JAKARTA - Kanker lambung merupakan salah satu penyakit kanker yang perlu diwaspadai. Menurut data Globocan 2020, angka kejadian kanker lambung dunia pada 2020 mencapai lebih dari 1 juta kasus. Rinciannya 369.580 kasus pada wanita dan 719.523 laki-laki.

Kanker lambung erat dengan apa yang dimakan seseorang. Menurut beberapa penelitian dalam decade-dekade terakhir menunjukkan adanya hubungan antara sejumlah jenis makanan dan nutrisi terhadap risiko terhadap kesehatan, termasuk kanker lambung.

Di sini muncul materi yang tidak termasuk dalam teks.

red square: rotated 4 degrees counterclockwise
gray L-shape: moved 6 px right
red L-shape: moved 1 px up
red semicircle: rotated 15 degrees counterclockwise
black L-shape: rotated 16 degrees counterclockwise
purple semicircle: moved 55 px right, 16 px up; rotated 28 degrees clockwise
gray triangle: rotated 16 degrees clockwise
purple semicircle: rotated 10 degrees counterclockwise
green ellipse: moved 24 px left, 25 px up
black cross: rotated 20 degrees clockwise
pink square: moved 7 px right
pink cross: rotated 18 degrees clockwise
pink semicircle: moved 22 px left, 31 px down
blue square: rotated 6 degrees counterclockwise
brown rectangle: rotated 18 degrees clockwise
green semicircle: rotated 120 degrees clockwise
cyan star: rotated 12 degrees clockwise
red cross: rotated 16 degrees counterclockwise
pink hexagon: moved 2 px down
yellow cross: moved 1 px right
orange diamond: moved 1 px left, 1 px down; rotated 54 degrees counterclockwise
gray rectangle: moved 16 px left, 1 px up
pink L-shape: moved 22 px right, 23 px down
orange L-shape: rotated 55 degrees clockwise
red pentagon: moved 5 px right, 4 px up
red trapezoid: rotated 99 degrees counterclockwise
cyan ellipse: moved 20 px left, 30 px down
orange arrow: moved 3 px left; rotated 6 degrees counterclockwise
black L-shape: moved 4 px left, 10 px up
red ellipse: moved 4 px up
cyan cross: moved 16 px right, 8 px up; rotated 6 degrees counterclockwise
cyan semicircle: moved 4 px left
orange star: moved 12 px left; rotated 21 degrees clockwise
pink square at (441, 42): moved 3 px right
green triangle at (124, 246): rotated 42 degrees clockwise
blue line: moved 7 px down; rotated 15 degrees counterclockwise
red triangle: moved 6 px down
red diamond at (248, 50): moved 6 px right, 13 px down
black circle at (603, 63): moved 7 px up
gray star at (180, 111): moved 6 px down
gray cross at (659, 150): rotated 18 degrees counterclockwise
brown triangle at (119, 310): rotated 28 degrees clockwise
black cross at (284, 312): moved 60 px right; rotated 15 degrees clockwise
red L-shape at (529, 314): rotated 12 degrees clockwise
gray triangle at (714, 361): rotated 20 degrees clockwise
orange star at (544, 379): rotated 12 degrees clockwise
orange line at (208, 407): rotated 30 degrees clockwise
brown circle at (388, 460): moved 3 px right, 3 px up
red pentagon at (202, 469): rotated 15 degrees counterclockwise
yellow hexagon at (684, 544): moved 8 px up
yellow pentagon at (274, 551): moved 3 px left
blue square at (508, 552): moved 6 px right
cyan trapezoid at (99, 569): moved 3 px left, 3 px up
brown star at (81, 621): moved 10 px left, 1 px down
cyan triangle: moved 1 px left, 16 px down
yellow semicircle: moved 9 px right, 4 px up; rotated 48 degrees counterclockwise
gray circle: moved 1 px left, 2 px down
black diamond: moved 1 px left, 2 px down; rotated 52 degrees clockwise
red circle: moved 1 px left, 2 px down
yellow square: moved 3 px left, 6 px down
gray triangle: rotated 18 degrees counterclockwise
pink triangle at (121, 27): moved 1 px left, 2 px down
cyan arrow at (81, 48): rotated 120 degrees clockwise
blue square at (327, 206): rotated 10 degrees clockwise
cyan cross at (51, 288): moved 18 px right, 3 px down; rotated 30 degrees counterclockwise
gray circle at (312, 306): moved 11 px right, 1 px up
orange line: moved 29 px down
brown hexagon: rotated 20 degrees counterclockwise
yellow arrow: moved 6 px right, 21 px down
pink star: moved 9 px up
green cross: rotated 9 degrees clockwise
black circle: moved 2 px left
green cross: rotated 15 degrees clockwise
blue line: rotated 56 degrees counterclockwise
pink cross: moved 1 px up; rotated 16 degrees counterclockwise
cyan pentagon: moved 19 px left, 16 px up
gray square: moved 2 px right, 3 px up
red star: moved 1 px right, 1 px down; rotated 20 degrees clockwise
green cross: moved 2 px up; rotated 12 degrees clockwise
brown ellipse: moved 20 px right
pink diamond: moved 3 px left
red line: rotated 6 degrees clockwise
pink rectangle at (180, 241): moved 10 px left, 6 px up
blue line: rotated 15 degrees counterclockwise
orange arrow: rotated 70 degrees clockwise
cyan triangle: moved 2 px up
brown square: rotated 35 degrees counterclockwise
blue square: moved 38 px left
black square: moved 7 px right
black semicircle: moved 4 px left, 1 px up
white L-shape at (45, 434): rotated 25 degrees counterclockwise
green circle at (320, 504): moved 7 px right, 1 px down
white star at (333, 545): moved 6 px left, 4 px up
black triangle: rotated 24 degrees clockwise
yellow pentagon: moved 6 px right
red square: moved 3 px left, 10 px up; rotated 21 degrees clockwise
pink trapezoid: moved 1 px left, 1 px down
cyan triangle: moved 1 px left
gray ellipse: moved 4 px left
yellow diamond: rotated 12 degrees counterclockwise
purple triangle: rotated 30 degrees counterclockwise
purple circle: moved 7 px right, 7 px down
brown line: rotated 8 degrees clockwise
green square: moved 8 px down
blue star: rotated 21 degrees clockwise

Ketua Yayasan Kanker Indonesia Aru Sudoyo mengatakan, "Pada awalnya, kanker lambung sering disangka sebagai sakit mag biasa sehingga sebagian besar pasien datang terlambat dan sudah pada stadium lanjut." Dia mengatakan pada Webinar Media bertajuk "Gaya Hidup Masa Kini: Waspada Kanker Lambung Mengintai Anda!" Rabu (10/2).

Aru menyarankan masyarakat perlu lebih waspada bahwa terhadap gejala kanker lambung. Pasalnya pasien kanker ini mayoritas datang ke dokter pada stadium lanjut yaitu 3-4 sehingga masalahnya menjadi lebih sulit ditangani, karena kanker sudah menyebar ke bagian lain seperti hati, peritoneum, hati dan tulang.

"Umumnya orang mengira kanker lambung dengan mag. Padahal kalau mag biasanya setelah makan gejala sakit akan berkurang. Tapi kalau kanker lambung akan menjadi semakin sakit. Berat badan berkurang badan akan terasa lemas, mual dan muntah dengan atau tanpa darah," ujar dia.

Yang perlu diwaspadai oleh masyarakat terkait dengan kanker lambung adalah jika adanya nyeri abdomen yaitu nyeri perut atau abdomen yang awalnya terasa ringan. Semakin lama nyeri semakin berat sampai tak tertahankan.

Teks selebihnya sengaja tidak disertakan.